[Data excerpts]
*****

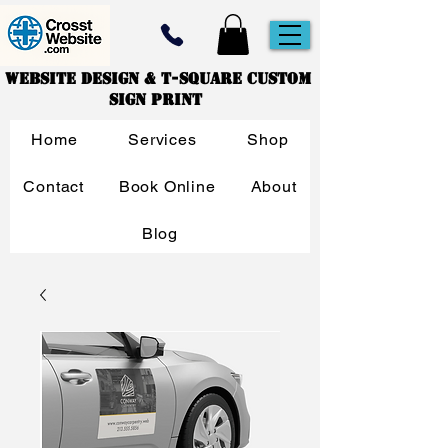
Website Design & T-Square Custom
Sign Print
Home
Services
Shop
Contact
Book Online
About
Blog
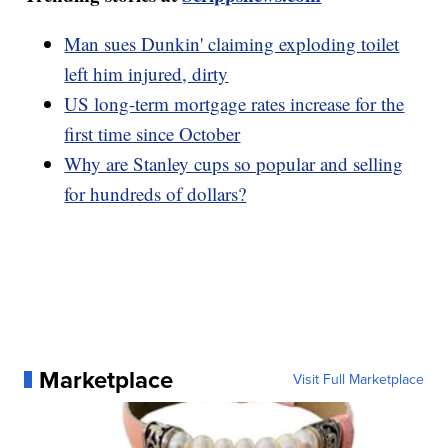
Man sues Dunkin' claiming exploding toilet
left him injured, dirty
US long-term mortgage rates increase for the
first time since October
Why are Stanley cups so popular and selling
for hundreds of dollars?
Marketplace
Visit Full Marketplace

*****

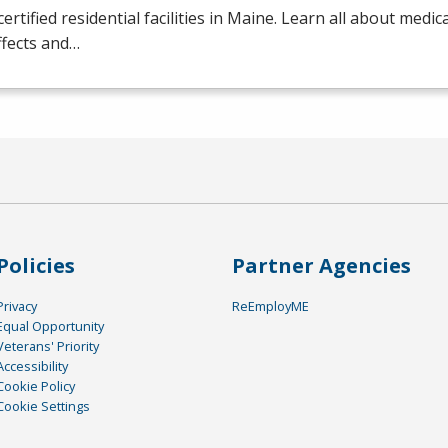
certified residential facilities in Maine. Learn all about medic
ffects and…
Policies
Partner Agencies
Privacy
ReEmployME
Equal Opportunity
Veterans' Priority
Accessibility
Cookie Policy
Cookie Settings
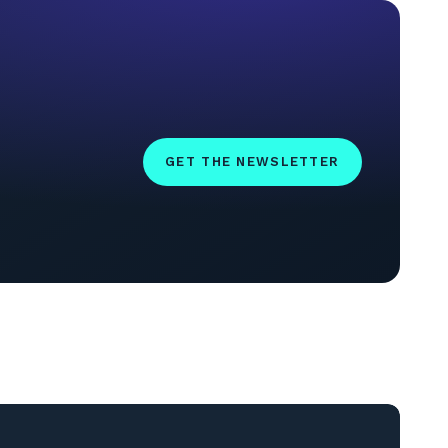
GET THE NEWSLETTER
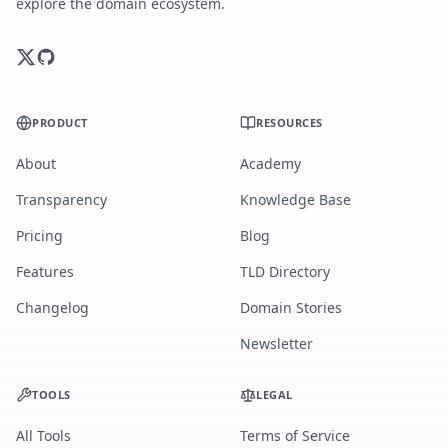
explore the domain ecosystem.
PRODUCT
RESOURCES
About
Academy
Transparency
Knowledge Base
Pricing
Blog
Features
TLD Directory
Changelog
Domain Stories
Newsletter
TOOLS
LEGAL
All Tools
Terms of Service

*****

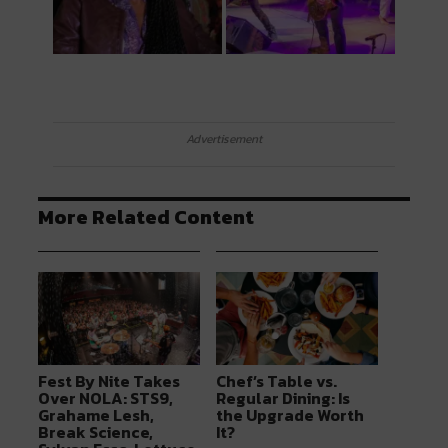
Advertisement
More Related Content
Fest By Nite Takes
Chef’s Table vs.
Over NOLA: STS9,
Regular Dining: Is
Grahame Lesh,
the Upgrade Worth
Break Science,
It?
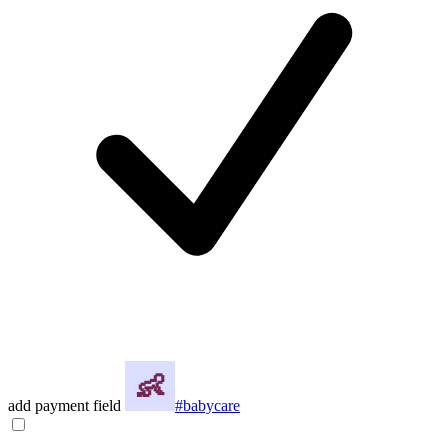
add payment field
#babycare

*****

What is expected:
Extract every line of the records above that contains the word "Marketplace".

Result of this exercise:
Marketplace
Visit Full Marketplace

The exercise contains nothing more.